Some students are worried about how this change may affect startup tech companies, since they may not be able to pay for fast enough connections to compete with large, established companies. University of Tennessee Senior Savannah Norem says, “Internet Providers saying ‘You can go to these websites a lot faster’ means that potentially these start-ups can’t pay to have their websites on these lists so no one ever sees their websites.”
Norem also stated that the people who will be affected the most by this change will be online content creators since their platforms will have more vicious competition from more established companies. UT Phd. Student Jared Smith is also concerned about this. He says, “If your provider decides to limit say Youtube versus Netflix, and you can’t get access to Youtube, that is where a lot of content and training is these days for people to learn software development.”

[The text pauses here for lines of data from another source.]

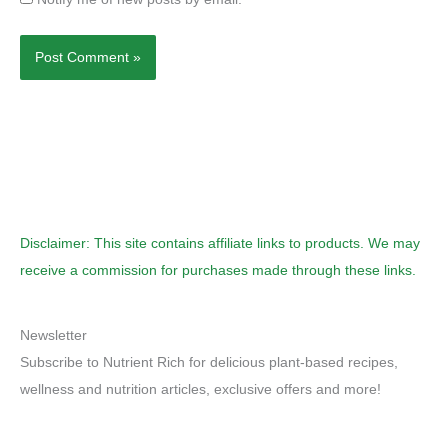
Disclaimer: This site contains affiliate links to products. We may
receive a commission for purchases made through these links.
Newsletter
Subscribe to Nutrient Rich for delicious plant-based recipes,
wellness and nutrition articles, exclusive offers and more!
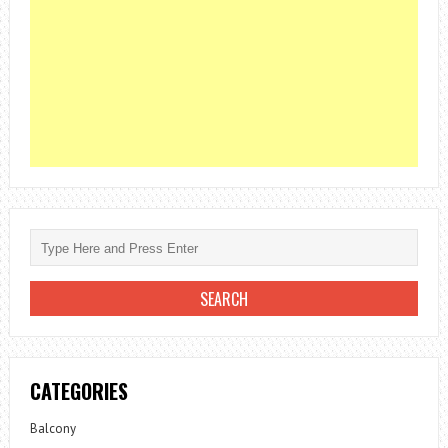
CATEGORIES
Balcony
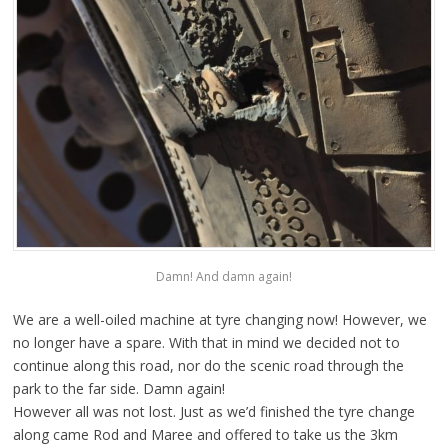
Damn! And damn again!
We are a well-oiled machine at tyre changing now! However, we
no longer have a spare. With that in mind we decided not to
continue along this road, nor do the scenic road through the
park to the far side. Damn again!
However all was not lost. Just as we’d finished the tyre change
along came Rod and Maree and offered to take us the 3km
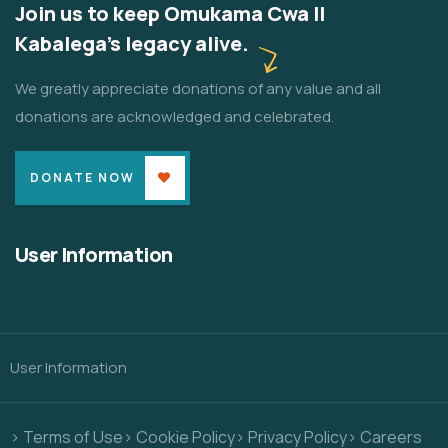
Join us to keep Omukama Cwa II
Kabalega's legacy alive.
We greatly appreciate donations of any value and all
donations are acknowledged and celebrated.
DONATE NOW
User Information
User Information
> Terms of Use
> Cookie Policy
> Privacy Policy
> Careers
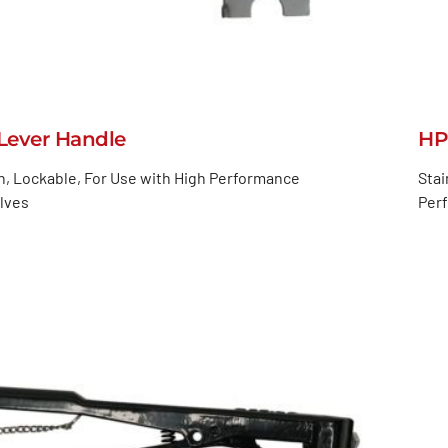
ever Handle
HP
n, Lockable, For Use with High Performance
Stai
alves
Perf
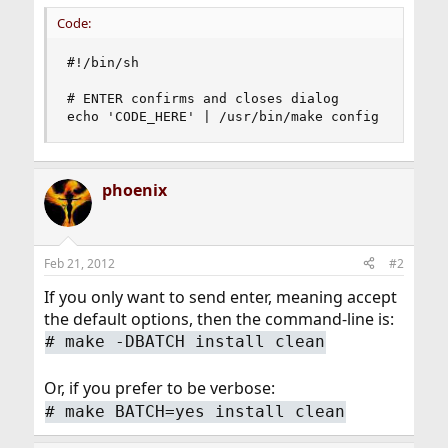
Code:
#!/bin/sh

# ENTER confirms and closes dialog

echo 'CODE_HERE' | /usr/bin/make config
phoenix
Feb 21, 2012
#2
If you only want to send enter, meaning accept
the default options, then the command-line is:
#
make -DBATCH install clean
Or, if you prefer to be verbose:
#
make BATCH=yes install clean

Students are hopeful for the future of Net Neutrality though. Jared Smith says he is hopeful because “many people, on both sides, bipartisan, are not in support of repealing net neutrality.” Students think that the negative aspects of repealing net neutrality will be too much to let it stand as it is now. UT Sophomore Duncan Layman says, “I think having open internet is too much, too central to small companies and to companies around the U.S. that it would be too detrimental in the short term.”
Democrats may try to fight against the decision of the board with congressional review, but that may be difficult with the Republican controlled Congress, but for now the future of net neutrality is unknown.